The Loam family embarks on a sea voyage with their butler, a handmaiden, and a priest—which sounds like the setup for a joke, and in a way, it is. Spoiler alert: they shipwreck, and we see their first rough days on a desert island, then jump ahead two years to see how they’re getting on. Though Crichton is consistent in his belief that one man should rule over another, it turns out he’s flexible on the matter of which man should lead. With his “may the best man win” approach, he finds himself the most capable survivalist on the island, and has gradually rearranged the group’s hierarchy beneath him, proclaiming this new order as “natural” as the last.

With the rigors of their final Tempest performance behind them last Sunday, the actors let loose in this comparative cake-walk. Scripts in hand, they twinkled and hammed up the hilarious mannerisms that the wry narrator (David Bodin) described. Matthew Kerrigan, fresh out of his crude and piteous Caliban role, preened and smirked as the foppish, self-satisfied Ernest. Sam Dinkowitz, still playing the fool after a turn as Stephano, drooped his eyes and affected a ridiculous king’s-English lisp as Loam’s dimwitted would-be son-in-law Lord Brockelhurst. Clara-Liis Hillier and Foss Curtis, who’d just played fairies, and Susannah Jones, who’d been Miranda, abandoned their better graces and flared their nostrils in haughty disdain as Loam’s lazy, snotty (proto-Kardashian?) daughters. And emerging ART golden boy Joshua Weinstein, who’d given his role as The Tempest’s prince a Disneyish innocence, regained his composure as the uptight-but-reliable Crichton.

Sir James Barrie, about 1910. Library of Congress/Bain Collection, Wikimedia Commons

Sir James Barrie, about 1910. Library of Congress/Bain Collection, Wikimedia Commons

Crichton, a pre-Gilligan’s Island professor, builds his former masters an implausible new world: a log-cabin lodge with plumbing and electricity, a mill, new animal-skin clothes and hunting weapons—though for some reason, the three women only have one functional skirt among them, and they fight over it as fiercely as over Crichton’s affections. The island’s new king is benevolent to his old boss Loam, who becomes known simply as “Daddy.” He’s less indulgent of Ernest, warning him that he’ll dunk his head in a bucket every time he utters a smug witticism. (Both of those things end up happening a lot; it turns out that the “clever” Ernest is a slow learner.) The women and the priest (Andrew Stearns) adapt more readily, becoming healthy, athletic hunter-gatherers.

But Barrie’s skewed fable doesn’t end there.

Just as the new society is operating (relatively) smoothly, and Crichton has chosen the eldest Loam girl for his bride, a British ship comes to “rescue” the party.

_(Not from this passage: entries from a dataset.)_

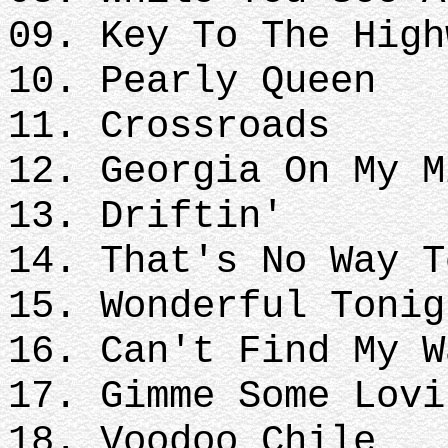
09. Key To The High
10. Pearly Queen
11. Crossroads
12. Georgia On My M
13. Driftin'
14. That's No Way T
15. Wonderful Tonig
16. Can't Find My W
17. Gimme Some Lovi
18. Voodoo Chile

Dutifully citing “fair play,” Crichton lights a signal fire to guide them. They promptly return to society, and resume their old roles, conveniently editing Crichton’s heroism out of the stories they tell the papers and their society friends. Once again, it’s he who’s waiting upon them. One thing has changed, though: Lord Loam is no longer fond of fraternizing with the help.

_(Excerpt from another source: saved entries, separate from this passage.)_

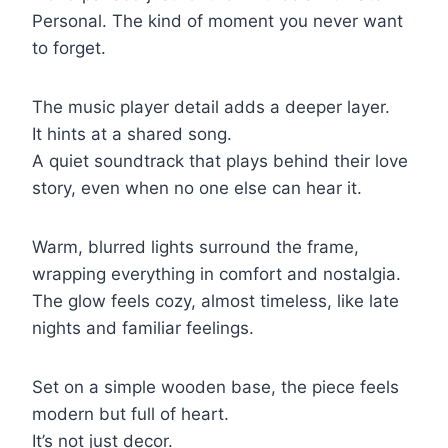
Personal. The kind of moment you never want
to forget.
The music player detail adds a deeper layer.
It hints at a shared song.
A quiet soundtrack that plays behind their love
story, even when no one else can hear it.
Warm, blurred lights surround the frame,
wrapping everything in comfort and nostalgia.
The glow feels cozy, almost timeless, like late
nights and familiar feelings.
Set on a simple wooden base, the piece feels
modern but full of heart.
It’s not just decor.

The fact that the plot comes full-circle from shipwreck to rescue is the best reason for Portland Shakes to show Crichton in rep with The Tempest. The second-best reason is that Crichton director Jon Kretzu has a keen nose for pairings. His daring Durang/Crimp combo “States of Emergency” pretty much killed at Defunkt this spring, proving him a great script sommelier. Note: Anon It Moves is currently running Hamlet in rep with Tom Stoppard’s very-complementary Rosencrantz and Guildenstern are Dead, maintaining the same casting in each. Are great offerings in rep the latest game-raiser among local theaters…or is library-diving for rarer or less-recognized works still the favorite sport? Doesn’t matter. Crichton scores twice.

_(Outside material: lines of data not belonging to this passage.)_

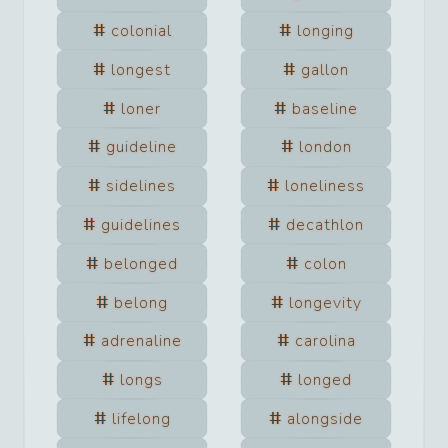
colonial
longing
longest
gallon
loner
baseline
guideline
london
sidelines
loneliness
guidelines
decathlon
belonged
colon
belong
longevity
adrenaline
carolina
longs
longed
lifelong
alongside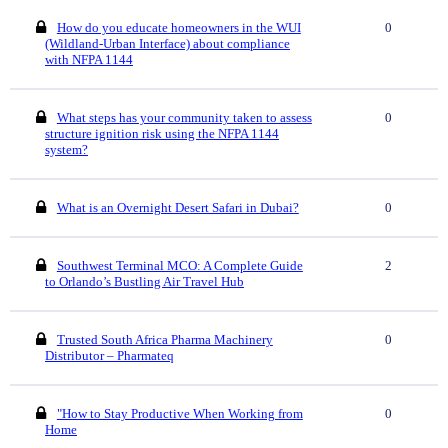
How do you educate homeowners in the WUI
0
(Wildland-Urban Interface) about compliance
with NFPA 1144
What steps has your community taken to assess
0
structure ignition risk using the NFPA 1144
system?
What is an Overnight Desert Safari in Dubai?
0
Southwest Terminal MCO: A Complete Guide
2
to Orlando’s Bustling Air Travel Hub
Trusted South Africa Pharma Machinery
0
Distributor – Pharmateq
"How to Stay Productive When Working from
0
Home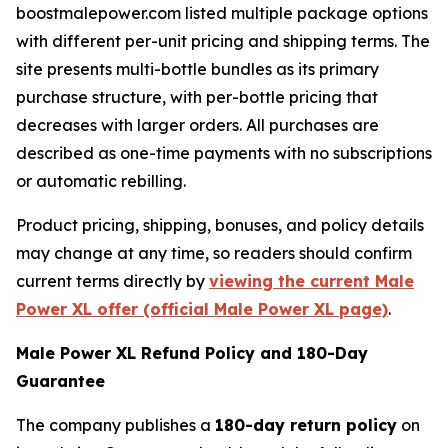
boostmalepower.com listed multiple package options
with different per-unit pricing and shipping terms. The
site presents multi-bottle bundles as its primary
purchase structure, with per-bottle pricing that
decreases with larger orders. All purchases are
described as one-time payments with no subscriptions
or automatic rebilling.
Product pricing, shipping, bonuses, and policy details
may change at any time, so readers should confirm
current terms directly by
viewing the current Male
Power XL offer (official Male Power XL page)
.
Male Power XL Refund Policy and 180-Day
Guarantee
The company publishes a
180-day return policy
on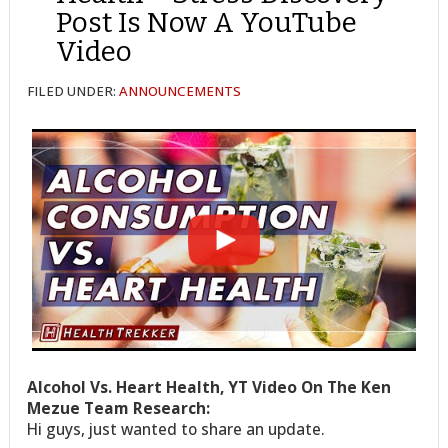
Post Is Now A YouTube
Video
FILED UNDER:
ANNOUNCEMENTS
Alcohol Vs. Heart Health, YT Video On The Ken
Mezue Team Research:
Hi guys, just wanted to share an update.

The Admirable Crichton is less obscure than, say, Readers Theatre Rep’s retrospective of forgotten Irish playwright Theresa Deevy, or Bag & Baggage’s discovery of never-before-performed Love’s Labour’s Lost adaptation The Students. Crichton was popular enough to inspire a 1957 movie, and has seen the spotlight as recently as 2011 in Ontario, Canada’s Shaw Festival. Still, compared to the universally known Peter Pan and The Tempest, it remains a hidden treasure.